More than a kick: Statue celebrates iconic Tayla Harris moment



An iconic moment in Australian sport – the Tayla Harris kick, which sparked wide celebration and praise during the 2019 NAB AFLW season – is being etched in bronze forever.

Standing at 3.3m tall, the statue captures the now-famous photograph by Michael Willson of the AFL Women’s player and her kick which made headlines in early 2019 and sparked a global conversation about women, their talent, inclusivity and the power of community.

Carlton FC player, Tayla Harris said she was humbled and excited by this statue and what it represented.
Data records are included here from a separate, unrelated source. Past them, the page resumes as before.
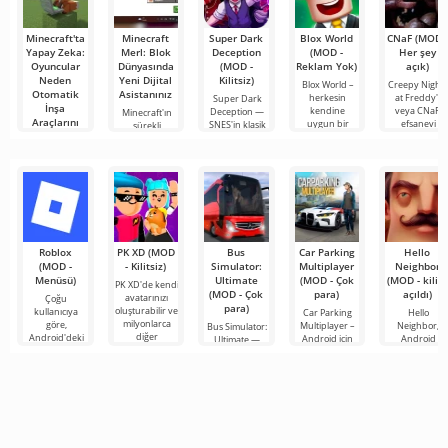
Minecraft'ta
Minecraft
Super Dark
Blox World
CNaF (MOD -
Yapay Zeka:
Merl: Blok
Deception
(MOD -
Her şey
Oyuncular
Dünyasında
(MOD -
Reklam Yok)
açık)
Neden
Yeni Dijital
Kilitsiz)
Blox World –
Creepy Night
Otomatik
Asistanınız
herkesin
at Freddy's
Super Dark
İnşa
kendine
veya CNaF,
Deception —
Minecraft'ın
Araçlarını
uygun bir
efsanevi
SNES'in klasik
sürekli
Eleştiriyor?
şeyler
16-bit
genişleyen
evreninde,
Minecraft
topluluğu her
zaman
inanılmaz
Roblox
PK XD (MOD
Bus
Car Parking
Hello
(MOD -
- Kilitsiz)
Simulator:
Multiplayer
Neighbor
Menüsü)
Ultimate
(MOD - Çok
(MOD - kilidi
PK XD'de kendi
(MOD - Çok
para)
açıldı)
avatarınızı
Çoğu
para)
oluşturabilir ve
kullanıcıya
Car Parking
Hello
milyonlarca
göre,
Multiplayer –
Neighbor,
Bus Simulator:
diğer
Android'deki
Android için
Android
Ultimate —
katılımcıya
en popüler
tasarlanmış,
cihazlar için
renkli ve
katılabilirsiniz.
oyun hâlâ
oyuncuların
"Komşunuzu
heyecan verici
Renkli
Roblox. Bu
araç kontrol
Nasıl Alırsınız"
bir Android
proje, sınırsız
unsurlarını
kitabından
oyunu,
olanaklarıyla
kullanarak
alınan, ancak 
oyunculara
dünyanın dört
bir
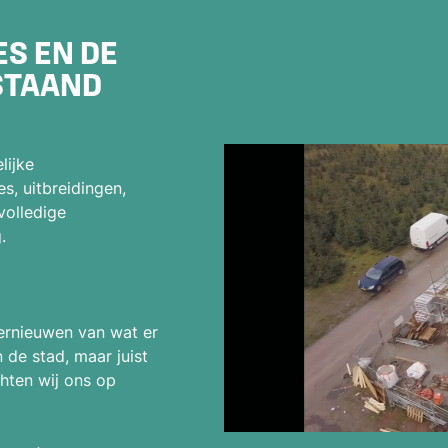
S EN DE
STAAND
lijke
s, uitbreidingen,
volledige
.
vernieuwen van wat er
 de stad, maar juist
ten wij ons op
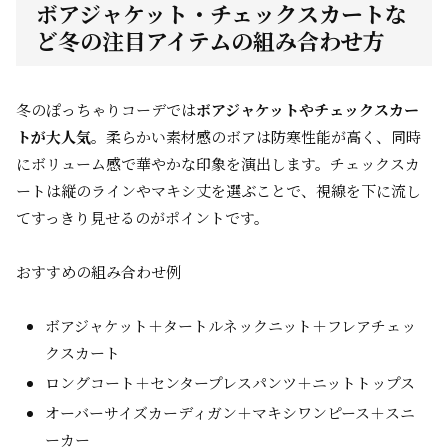
ボアジャケット・チェックスカートな
ど冬の注目アイテムの組み合わせ方
冬のぽっちゃりコーデでは
ボアジャケットやチェックスカー
トが大人気
。柔らかい素材感のボアは防寒性能が高く、同時
にボリューム感で華やかな印象を演出します。チェックスカ
ートは縦のラインやマキシ丈を選ぶことで、視線を下に流し
てすっきり見せるのがポイントです。
おすすめの組み合わせ例
ボアジャケット＋タートルネックニット＋フレアチェッ
クスカート
ロングコート＋センタープレスパンツ＋ニットトップス
オーバーサイズカーディガン＋マキシワンピース＋スニ
ーカー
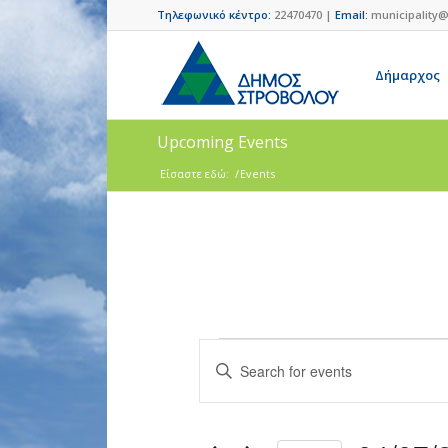
Τηλεφωνικό κέντρο:
22470470 |
Email:
municipality@
Δήμαρχος
Upcoming Events
Είσαστε εδώ:
/
Events
Events
Enter
Search
Keyword.
and
Search
for
Views
Events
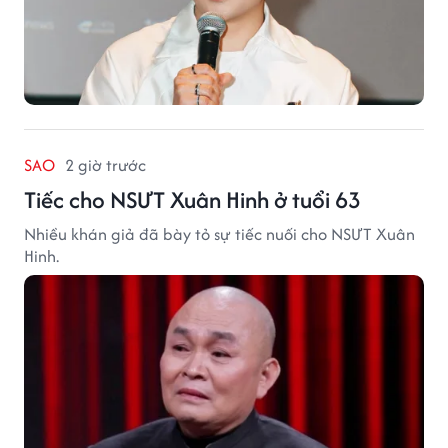
SAO
2 giờ trước
Tiếc cho NSƯT Xuân Hinh ở tuổi 63
Nhiều khán giả đã bày tỏ sự tiếc nuối cho NSƯT Xuân
Hinh.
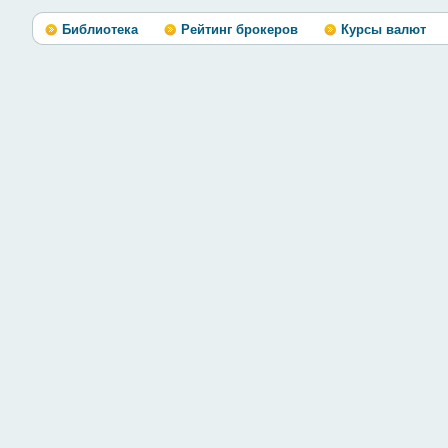
Библиотека
Рейтинг брокеров
Курсы валют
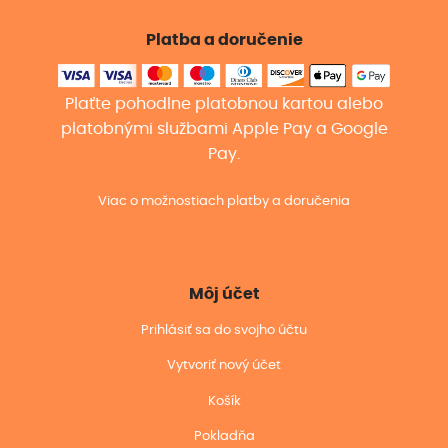
Platba a doručenie
Plaťte pohodlne platobnou kartou alebo
platobnými službami Apple Pay a Google
Pay.
Viac o možnostiach platby a doručenia
Môj účet
Prihlásiť sa do svojho účtu
Vytvoriť nový účet
Košík
Pokladňa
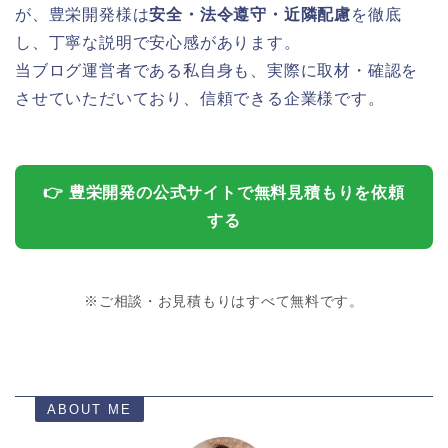
が、豊栄開発様は
安全・法令遵守・近隣配慮
を徹底
し、丁寧な説明で安心感があります。
当ブログ運営者である私自身も、実際に取材・確認を
させていただいており、信頼できる企業様です。
👉 豊栄開発の公式サイトで無料見積もりを依頼
する
※ご相談・お見積もりはすべて無料です。
ABOUT ME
“It doesn’t matter if you’re a man or a woman, young or old – everyone has a right to do what they love,” Ms Harris said.

“That’s what I want people to see when they look at this.”

Unveiling a prototype of the statue in Melbourne’s Federation Square today, NAB’s Chief Customer Experience Officer, Rachel Slade said she hoped it would light a fire inside women and men both young and old to stand up for what they believed in.

“Bronze statues typically commemorate the greatness of an individual. This statue symbolises the potential of a generation,” Ms Slade said.

“Greatness shouldn’t be confined to goals, kicks, runs, medals or gender. It’s also about all of us realising our potential.

“When the kids of today saw that photo of Tayla, and when they see this statue, they shouldn’t see gender. They should see strength, athleticism and possibility, and that has the power to change the future.”

Created by sculptor Terrance Plowright in the Blue Mountains of New South Wales, the final bronze statue is expected to weigh one tonne and has taken over 2000 hours to make to date.

NAB is working with Tayla to determine where the finished statue should permanently live once complete, which is expected to be in early 2020.

“We’ve been a proud partner of the AFL since 2002, and the NAB AFL Women’s Competition since inception, and to be able to work with them on a very real female pathway from the grass roots of Auskick through to elite competition is very rewarding,” Ms Slade said.

“This statue was made for the community, and our hope is that it reignites some important conversations on sporting fields and in offices alike.”

AFL General Manager Commercial Kylie Rogers said the partnership with NAB created ongoing opportunities to celebrate the unique stories that inspire others.

“We enjoy a genuine partnership with NAB, who have supported the AFL in bringing the NAB AFL Women’s Competition to life since its inaugural season in 2017. Over the years we’ve seen the competition turn into a movement, uniting fans who are passionate about footy being a game for everyone,” Mrs Rogers said.

The prototype statue will remain in Federation Square until after the 2019 Toyota AFL Finals Series on Sunday 29 September, 2019.